## SUPPLIED MATERIAL:
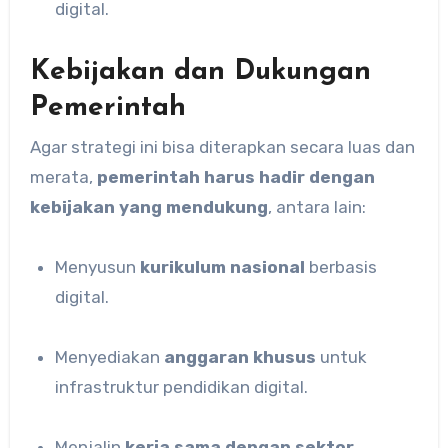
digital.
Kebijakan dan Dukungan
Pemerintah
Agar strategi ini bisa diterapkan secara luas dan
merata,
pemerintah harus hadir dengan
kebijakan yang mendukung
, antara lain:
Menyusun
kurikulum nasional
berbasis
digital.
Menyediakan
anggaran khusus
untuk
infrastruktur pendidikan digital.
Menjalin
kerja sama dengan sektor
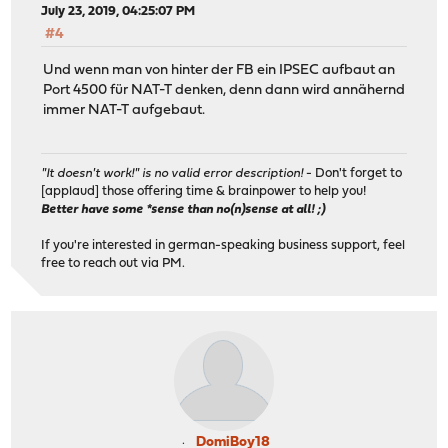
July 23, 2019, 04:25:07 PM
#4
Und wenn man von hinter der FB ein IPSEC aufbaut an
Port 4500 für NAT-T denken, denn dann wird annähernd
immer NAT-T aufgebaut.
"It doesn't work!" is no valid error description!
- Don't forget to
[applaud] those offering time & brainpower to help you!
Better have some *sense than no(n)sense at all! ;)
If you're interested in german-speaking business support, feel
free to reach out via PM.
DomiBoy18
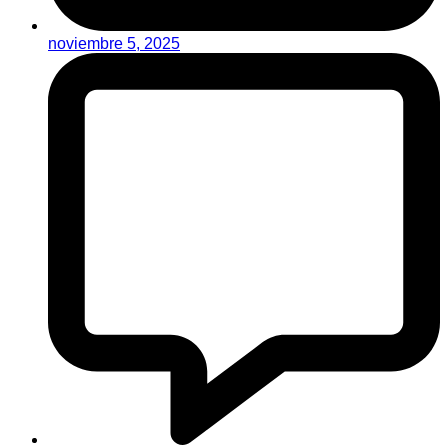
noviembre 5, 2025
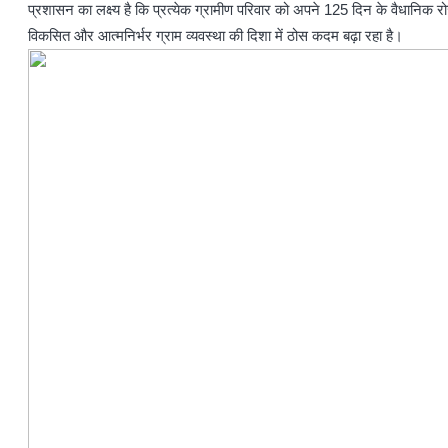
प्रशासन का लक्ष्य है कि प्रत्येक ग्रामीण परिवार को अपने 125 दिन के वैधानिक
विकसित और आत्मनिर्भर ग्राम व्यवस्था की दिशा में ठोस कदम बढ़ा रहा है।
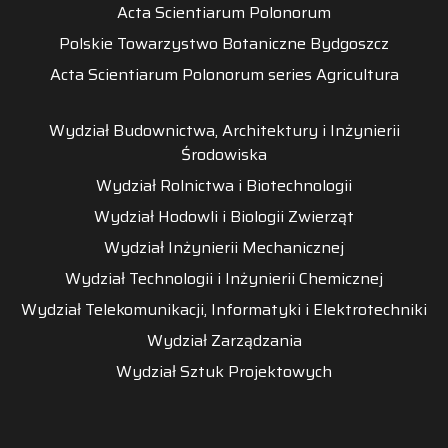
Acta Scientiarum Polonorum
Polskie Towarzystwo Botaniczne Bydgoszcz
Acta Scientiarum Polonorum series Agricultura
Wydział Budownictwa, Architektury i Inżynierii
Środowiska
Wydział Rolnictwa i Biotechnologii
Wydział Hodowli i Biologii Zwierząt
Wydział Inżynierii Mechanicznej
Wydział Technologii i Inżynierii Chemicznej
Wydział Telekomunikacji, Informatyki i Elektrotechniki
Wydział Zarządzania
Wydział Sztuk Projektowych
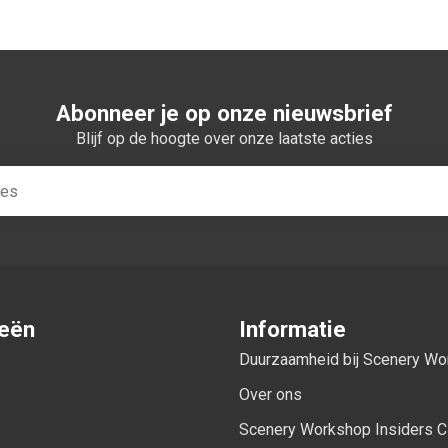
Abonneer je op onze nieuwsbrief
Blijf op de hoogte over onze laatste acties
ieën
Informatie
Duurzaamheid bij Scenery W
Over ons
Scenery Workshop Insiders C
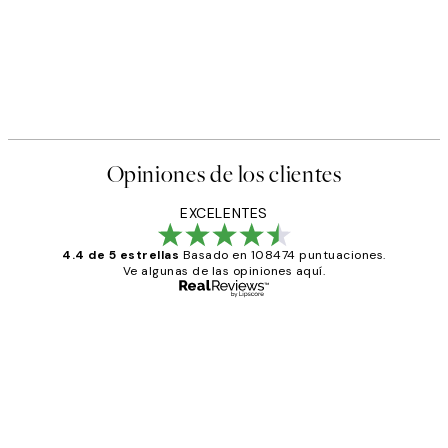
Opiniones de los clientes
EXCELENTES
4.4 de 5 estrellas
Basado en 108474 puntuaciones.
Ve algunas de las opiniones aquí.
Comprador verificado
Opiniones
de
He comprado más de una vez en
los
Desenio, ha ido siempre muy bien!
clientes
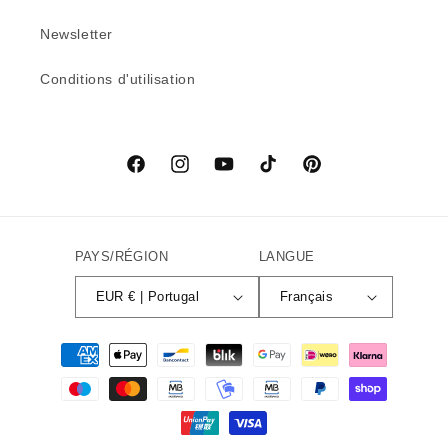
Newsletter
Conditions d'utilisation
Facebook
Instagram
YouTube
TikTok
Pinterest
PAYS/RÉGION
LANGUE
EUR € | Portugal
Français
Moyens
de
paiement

## TASK TO COMPLETE:
The lines to copy are those in the listing that contain "Acta".

## ANSWER AREA:
Acta Scientiarum Polonorum
Acta Scientiarum Polonorum series Agricultura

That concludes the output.